Page images and extracted text
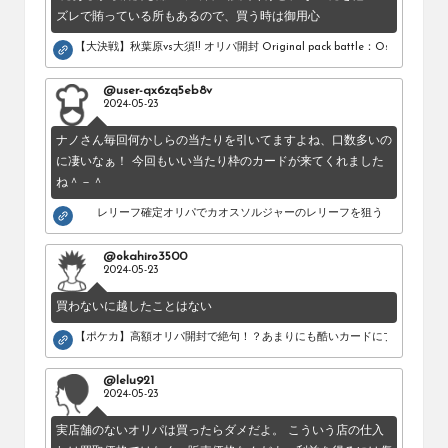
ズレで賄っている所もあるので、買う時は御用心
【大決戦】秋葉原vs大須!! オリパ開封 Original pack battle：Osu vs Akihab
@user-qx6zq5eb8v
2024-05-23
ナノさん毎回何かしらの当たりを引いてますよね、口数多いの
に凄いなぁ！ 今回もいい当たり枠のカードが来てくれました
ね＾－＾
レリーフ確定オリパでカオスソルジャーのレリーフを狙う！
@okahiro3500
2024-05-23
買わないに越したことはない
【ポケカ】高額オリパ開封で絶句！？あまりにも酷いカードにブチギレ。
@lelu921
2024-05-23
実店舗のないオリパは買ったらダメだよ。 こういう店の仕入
==
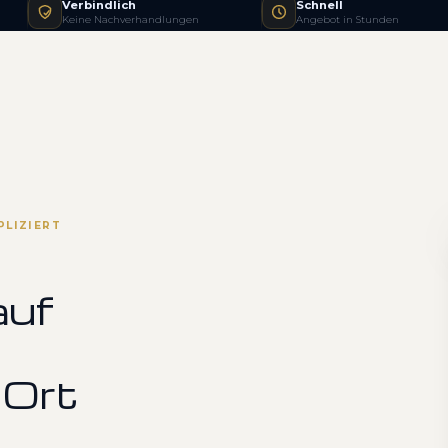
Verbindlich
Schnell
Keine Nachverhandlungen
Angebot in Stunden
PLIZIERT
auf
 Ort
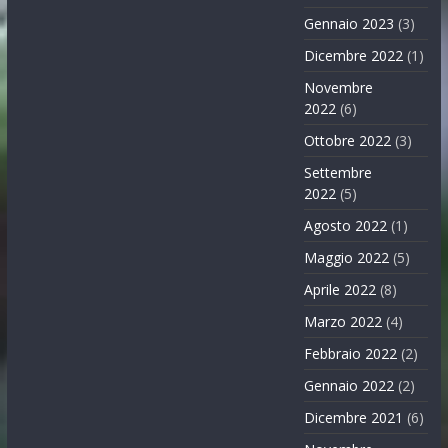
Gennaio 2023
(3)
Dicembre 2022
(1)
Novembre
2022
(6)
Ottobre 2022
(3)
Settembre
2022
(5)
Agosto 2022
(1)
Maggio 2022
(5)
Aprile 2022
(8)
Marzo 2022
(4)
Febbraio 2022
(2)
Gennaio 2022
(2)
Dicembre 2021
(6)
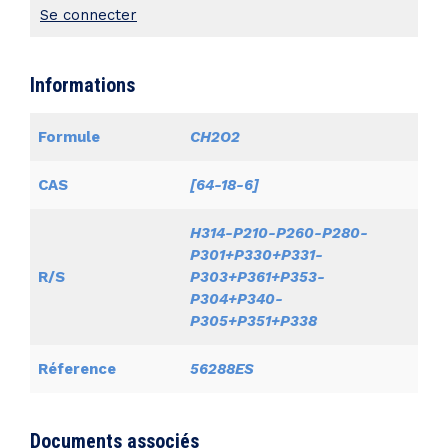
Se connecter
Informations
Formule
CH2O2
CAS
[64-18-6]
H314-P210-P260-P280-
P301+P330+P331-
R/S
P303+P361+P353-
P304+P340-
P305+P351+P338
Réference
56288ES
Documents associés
--
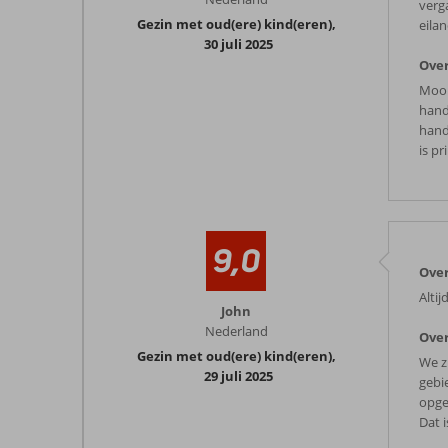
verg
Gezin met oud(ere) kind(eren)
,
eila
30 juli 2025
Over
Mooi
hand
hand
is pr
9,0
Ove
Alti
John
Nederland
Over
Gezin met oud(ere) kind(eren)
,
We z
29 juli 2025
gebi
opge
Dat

#### INSTRUCTIONS TO FOLLOW
Drop the pictures; return the lines above from the line containing "Dicembre 2021" to the line containing "Documents associés", both included, exactly.

#### FINISHED TASK
Dicembre 2021
(6)
Se connecter
Informations
Formule
CH2O2
CAS
[64-18-6]
H314-P210-P260-P280-
P301+P330+P331-
R/S
P303+P361+P353-
P304+P340-
P305+P351+P338
Réference
56288ES
Documents associés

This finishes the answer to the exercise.